Brooks observes of the administration:

From the stimulus to health care, it has joined itself at the hip to the liberal leadership in Congress. The White House has failed to veto measures, like the pork-laden omnibus spending bill, that would have demonstrated independence and fiscal restraint. By force of circumstances and by design, the president has promoted one policy after another that increases spending and centralizes power in Washington.

[. . .]

This is a country that has always been suspicious of centralized government. This is a country that has just lived through an economic trauma caused by excessive spending and debt. Most Americans still admire Obama and want him to succeed. But if he doesn’t proceed in a manner consistent with the spirit of the nation and the times, voters will find a way to stop him.

The president’s challenge now is to halt the slide. That doesn’t mean giving up his goals. It means he has to align his proposals to the values of the political center: fiscal responsibility, individual choice and decentralized authority.

The only hitch is that Brooks, after all that, doesn’t quite recognize what we are dealing with.

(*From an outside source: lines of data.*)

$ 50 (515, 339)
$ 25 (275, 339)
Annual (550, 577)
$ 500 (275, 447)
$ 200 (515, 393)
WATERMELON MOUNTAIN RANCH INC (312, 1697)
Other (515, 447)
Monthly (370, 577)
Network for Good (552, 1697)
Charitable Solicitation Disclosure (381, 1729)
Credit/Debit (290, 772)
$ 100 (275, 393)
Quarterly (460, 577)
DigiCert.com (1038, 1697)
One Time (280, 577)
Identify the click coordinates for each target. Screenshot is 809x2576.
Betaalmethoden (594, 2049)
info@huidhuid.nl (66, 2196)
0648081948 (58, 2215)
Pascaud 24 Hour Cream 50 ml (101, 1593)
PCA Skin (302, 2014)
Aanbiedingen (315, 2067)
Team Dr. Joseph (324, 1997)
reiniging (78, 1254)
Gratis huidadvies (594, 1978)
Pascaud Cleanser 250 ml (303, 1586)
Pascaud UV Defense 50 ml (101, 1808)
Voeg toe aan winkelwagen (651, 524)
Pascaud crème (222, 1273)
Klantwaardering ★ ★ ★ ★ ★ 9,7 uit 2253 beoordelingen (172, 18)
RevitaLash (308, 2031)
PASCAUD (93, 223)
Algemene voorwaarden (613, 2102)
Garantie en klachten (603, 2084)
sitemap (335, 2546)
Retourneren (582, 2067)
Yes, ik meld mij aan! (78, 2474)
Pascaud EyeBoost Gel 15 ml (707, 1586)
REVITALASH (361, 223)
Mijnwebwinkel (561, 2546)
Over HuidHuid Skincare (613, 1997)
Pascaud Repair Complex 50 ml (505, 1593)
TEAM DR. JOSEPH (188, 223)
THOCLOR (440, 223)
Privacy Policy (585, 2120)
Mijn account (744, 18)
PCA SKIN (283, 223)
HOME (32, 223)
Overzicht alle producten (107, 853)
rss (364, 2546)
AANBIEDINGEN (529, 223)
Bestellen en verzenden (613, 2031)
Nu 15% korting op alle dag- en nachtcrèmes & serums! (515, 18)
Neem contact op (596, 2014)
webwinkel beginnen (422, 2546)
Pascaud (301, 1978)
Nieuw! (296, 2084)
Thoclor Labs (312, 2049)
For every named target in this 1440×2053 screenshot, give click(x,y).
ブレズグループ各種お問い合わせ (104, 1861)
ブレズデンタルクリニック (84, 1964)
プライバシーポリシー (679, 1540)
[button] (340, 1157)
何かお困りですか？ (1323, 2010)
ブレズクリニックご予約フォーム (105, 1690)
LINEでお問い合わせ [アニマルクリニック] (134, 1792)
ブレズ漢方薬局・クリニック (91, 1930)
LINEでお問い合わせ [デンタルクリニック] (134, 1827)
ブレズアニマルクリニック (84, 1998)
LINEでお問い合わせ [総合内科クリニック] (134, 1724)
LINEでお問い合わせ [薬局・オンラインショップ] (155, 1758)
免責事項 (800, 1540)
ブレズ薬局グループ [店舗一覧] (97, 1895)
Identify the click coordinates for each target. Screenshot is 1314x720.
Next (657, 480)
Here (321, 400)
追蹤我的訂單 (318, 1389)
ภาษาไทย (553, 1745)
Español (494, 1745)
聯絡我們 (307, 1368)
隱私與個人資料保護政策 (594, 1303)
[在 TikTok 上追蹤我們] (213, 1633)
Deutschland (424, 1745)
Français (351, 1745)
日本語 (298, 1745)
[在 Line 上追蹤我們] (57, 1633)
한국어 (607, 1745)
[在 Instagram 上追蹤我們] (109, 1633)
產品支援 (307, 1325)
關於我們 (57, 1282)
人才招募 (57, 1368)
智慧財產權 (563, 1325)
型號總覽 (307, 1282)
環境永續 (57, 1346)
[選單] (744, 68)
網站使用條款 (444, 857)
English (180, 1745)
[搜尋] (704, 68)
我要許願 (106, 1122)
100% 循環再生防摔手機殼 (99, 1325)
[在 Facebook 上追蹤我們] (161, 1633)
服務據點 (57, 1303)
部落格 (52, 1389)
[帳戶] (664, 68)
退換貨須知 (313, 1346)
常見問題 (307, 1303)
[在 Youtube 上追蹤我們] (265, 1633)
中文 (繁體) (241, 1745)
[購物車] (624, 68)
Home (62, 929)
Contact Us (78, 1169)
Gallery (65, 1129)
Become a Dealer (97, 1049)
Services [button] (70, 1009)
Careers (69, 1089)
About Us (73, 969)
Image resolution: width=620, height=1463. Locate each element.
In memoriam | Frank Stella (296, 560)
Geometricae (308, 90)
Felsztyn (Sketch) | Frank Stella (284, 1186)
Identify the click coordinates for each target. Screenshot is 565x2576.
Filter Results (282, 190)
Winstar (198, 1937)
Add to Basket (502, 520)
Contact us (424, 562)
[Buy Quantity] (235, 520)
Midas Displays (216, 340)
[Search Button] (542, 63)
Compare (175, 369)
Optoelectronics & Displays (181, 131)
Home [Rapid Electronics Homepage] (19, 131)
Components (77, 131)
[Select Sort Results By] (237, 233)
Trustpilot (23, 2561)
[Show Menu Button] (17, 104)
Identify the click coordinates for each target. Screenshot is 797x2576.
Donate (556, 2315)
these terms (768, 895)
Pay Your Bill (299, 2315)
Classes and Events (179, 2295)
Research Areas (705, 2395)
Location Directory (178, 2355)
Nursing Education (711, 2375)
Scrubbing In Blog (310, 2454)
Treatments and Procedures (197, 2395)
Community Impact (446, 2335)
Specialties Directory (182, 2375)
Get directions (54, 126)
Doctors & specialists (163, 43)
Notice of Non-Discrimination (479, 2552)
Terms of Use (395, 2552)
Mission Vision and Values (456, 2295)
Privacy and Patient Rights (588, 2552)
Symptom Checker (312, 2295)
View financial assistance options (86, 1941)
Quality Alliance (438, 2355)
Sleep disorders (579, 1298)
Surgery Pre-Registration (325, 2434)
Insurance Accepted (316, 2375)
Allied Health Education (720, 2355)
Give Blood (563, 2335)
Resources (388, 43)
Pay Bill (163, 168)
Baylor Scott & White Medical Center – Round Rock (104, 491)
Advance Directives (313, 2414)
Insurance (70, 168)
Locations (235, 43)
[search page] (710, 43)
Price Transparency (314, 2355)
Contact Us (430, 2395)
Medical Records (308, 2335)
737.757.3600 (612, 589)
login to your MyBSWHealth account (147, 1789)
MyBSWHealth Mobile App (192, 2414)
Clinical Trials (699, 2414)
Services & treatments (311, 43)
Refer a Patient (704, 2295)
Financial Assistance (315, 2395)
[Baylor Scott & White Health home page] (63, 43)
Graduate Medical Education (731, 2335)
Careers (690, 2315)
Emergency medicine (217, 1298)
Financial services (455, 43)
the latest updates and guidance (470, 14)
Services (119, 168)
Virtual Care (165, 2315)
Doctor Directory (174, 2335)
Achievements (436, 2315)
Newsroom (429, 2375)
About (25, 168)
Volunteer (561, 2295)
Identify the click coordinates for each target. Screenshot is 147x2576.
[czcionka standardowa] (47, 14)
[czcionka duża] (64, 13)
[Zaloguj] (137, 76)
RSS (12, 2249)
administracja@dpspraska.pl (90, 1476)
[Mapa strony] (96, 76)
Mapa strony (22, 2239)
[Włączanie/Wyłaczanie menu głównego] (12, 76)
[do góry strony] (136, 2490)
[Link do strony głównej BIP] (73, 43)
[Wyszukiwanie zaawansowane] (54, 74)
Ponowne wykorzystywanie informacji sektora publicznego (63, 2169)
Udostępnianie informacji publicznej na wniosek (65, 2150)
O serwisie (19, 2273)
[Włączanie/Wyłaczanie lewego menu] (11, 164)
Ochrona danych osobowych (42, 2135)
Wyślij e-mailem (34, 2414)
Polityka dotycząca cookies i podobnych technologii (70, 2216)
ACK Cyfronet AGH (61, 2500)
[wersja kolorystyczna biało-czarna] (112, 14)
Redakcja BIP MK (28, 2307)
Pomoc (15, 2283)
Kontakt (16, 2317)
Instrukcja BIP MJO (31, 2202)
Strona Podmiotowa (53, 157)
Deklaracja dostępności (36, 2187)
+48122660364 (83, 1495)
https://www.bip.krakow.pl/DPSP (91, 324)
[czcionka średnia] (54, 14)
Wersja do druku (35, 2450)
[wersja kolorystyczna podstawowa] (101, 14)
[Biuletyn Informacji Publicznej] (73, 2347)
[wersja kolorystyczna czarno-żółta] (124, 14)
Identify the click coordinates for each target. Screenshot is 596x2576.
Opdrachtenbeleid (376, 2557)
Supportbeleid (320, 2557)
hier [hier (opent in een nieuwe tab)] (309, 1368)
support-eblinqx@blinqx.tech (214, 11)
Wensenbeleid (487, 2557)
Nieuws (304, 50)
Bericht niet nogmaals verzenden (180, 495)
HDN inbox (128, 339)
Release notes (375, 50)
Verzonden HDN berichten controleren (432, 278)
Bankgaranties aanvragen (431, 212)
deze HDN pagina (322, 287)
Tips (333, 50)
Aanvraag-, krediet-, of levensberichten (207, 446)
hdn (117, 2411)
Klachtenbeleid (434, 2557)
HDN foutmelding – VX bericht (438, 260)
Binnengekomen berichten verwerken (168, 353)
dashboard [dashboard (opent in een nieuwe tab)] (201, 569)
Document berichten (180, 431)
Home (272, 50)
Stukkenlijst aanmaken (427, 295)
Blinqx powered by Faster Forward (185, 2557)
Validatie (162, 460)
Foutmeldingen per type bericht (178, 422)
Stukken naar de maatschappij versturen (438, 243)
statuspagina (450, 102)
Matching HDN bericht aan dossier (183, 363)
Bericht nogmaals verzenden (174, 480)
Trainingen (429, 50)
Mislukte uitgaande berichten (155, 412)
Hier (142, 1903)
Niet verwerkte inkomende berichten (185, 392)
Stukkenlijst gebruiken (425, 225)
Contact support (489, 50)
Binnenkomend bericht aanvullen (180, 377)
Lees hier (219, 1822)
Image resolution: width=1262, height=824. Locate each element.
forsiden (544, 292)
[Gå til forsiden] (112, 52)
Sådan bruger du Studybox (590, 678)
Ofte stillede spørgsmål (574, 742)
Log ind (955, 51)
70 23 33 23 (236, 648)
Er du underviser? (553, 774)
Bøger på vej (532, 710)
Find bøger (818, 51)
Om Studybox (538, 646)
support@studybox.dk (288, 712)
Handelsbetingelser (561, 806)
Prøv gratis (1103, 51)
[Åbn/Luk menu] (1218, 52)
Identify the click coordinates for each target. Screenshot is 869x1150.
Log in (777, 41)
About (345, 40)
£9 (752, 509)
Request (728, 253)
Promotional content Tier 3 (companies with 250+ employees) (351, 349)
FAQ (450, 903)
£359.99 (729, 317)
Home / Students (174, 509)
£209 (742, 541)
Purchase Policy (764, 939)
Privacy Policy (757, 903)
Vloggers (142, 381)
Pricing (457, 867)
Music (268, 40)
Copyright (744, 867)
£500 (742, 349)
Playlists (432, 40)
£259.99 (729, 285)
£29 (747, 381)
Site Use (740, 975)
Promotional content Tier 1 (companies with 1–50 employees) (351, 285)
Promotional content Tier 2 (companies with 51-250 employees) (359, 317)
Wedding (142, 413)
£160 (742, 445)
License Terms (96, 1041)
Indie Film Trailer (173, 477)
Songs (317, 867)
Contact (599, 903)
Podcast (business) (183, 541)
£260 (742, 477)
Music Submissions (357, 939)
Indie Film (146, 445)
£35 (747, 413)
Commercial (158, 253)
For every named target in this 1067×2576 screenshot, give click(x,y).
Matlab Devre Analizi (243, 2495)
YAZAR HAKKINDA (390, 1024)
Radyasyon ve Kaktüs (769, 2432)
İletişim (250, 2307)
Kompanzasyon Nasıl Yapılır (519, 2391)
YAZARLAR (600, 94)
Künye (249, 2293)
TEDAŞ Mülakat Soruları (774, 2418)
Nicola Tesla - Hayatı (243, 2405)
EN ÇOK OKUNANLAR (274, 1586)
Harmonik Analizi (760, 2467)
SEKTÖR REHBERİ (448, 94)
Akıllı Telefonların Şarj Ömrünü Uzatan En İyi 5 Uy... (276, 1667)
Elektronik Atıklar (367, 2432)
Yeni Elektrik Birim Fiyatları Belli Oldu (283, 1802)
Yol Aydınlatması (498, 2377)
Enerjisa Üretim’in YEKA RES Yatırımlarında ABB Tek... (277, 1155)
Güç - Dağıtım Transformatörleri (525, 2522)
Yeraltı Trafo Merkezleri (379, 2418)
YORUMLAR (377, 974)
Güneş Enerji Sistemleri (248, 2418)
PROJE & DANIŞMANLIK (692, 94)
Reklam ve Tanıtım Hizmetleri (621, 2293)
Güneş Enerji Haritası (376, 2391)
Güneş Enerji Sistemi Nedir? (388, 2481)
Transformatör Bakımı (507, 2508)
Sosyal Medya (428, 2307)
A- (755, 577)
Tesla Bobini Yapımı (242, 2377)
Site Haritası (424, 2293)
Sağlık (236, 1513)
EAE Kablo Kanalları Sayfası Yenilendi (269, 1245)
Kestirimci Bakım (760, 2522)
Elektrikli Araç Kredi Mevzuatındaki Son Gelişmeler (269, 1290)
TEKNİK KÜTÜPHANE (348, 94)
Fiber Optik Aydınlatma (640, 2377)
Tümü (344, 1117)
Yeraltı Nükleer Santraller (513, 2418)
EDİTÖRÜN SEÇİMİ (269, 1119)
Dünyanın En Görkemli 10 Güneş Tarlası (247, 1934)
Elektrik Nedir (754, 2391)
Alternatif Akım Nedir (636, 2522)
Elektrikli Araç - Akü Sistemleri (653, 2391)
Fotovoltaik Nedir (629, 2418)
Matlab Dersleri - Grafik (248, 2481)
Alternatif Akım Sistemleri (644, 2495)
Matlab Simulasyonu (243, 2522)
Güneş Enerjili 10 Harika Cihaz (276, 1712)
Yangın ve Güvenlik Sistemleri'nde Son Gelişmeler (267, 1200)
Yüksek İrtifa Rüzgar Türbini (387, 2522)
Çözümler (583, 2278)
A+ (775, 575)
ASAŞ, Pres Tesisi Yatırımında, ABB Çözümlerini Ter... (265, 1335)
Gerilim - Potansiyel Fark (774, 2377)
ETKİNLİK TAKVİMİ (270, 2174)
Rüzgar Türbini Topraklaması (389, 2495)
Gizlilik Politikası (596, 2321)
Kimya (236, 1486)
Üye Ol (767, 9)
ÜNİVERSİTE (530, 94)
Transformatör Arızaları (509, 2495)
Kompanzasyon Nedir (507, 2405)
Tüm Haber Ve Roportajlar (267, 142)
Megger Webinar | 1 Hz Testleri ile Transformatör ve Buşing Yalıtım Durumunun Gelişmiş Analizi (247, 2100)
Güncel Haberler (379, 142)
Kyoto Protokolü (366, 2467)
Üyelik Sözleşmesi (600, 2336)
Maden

He declares that retreating on health care “won’t mean giving up [Obama’s] goals.” But isn’t it apparent from all Brooks has told us that Obama’s goal is the growth and centralization of government power? Really, as Brooks aptly documents, each of  Obama’s efforts, “by force of circumstances and design,” has been a big-government power grab.

So it may be harder than it seems to align Obama’s proposals to the “values of the political center.” It simply isn’t clear — and we have zero evidence to support the theory — that in his heart he’s interested in “fiscal responsibility, individual choice and decentralized authority.” From everything Obama has done, it appears he opposes these principles.

Gosh, it might just be that Obama isn’t a “Burkean” after all.